## Problem
Each line from the one containing "Detect every instance" to the end of the data must be copied exactly, the first and last included; no other lines and no pictures belong in the copy.

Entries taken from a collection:

# # # #

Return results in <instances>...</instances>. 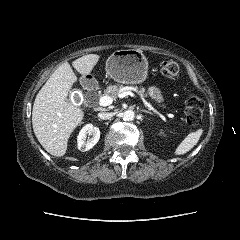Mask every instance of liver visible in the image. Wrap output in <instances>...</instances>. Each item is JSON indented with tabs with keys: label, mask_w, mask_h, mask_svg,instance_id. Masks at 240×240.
Wrapping results in <instances>:
<instances>
[{
	"label": "liver",
	"mask_w": 240,
	"mask_h": 240,
	"mask_svg": "<svg viewBox=\"0 0 240 240\" xmlns=\"http://www.w3.org/2000/svg\"><path fill=\"white\" fill-rule=\"evenodd\" d=\"M100 56L84 55L72 62L83 77L90 75ZM68 62L60 65L38 92L32 111L33 131L43 148L53 156H64L68 139L84 118L83 109L66 101L77 82Z\"/></svg>",
	"instance_id": "1"
}]
</instances>
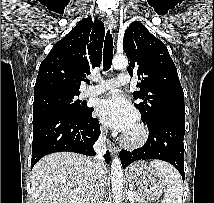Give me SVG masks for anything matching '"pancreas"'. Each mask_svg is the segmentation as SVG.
Here are the masks:
<instances>
[{
  "label": "pancreas",
  "mask_w": 214,
  "mask_h": 203,
  "mask_svg": "<svg viewBox=\"0 0 214 203\" xmlns=\"http://www.w3.org/2000/svg\"><path fill=\"white\" fill-rule=\"evenodd\" d=\"M134 196H135V194H134ZM130 203H135V199H134V197H133V200H132Z\"/></svg>",
  "instance_id": "1"
}]
</instances>
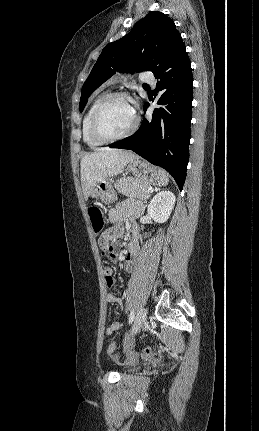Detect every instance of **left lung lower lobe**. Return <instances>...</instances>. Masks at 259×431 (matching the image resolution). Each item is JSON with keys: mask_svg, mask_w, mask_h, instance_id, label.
Wrapping results in <instances>:
<instances>
[{"mask_svg": "<svg viewBox=\"0 0 259 431\" xmlns=\"http://www.w3.org/2000/svg\"><path fill=\"white\" fill-rule=\"evenodd\" d=\"M159 108L144 119L138 132L110 145L130 149L154 165L166 169L182 190L189 161L193 76L182 39L154 72ZM149 104L144 107L146 111Z\"/></svg>", "mask_w": 259, "mask_h": 431, "instance_id": "0a47b994", "label": "left lung lower lobe"}]
</instances>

# # # #

## Exercise answer
Detect every instance of **left lung lower lobe**. Return <instances>...</instances>. Masks at 259×431 (matching the image resolution). Each item is JSON with keys: mask_svg, mask_w, mask_h, instance_id, label.
Wrapping results in <instances>:
<instances>
[{"mask_svg": "<svg viewBox=\"0 0 259 431\" xmlns=\"http://www.w3.org/2000/svg\"><path fill=\"white\" fill-rule=\"evenodd\" d=\"M159 108L144 119L138 132L110 145L130 149L154 165L166 169L182 190L189 161L193 76L182 39L154 72ZM149 104L144 107L146 111Z\"/></svg>", "mask_w": 259, "mask_h": 431, "instance_id": "0a47b994", "label": "left lung lower lobe"}]
</instances>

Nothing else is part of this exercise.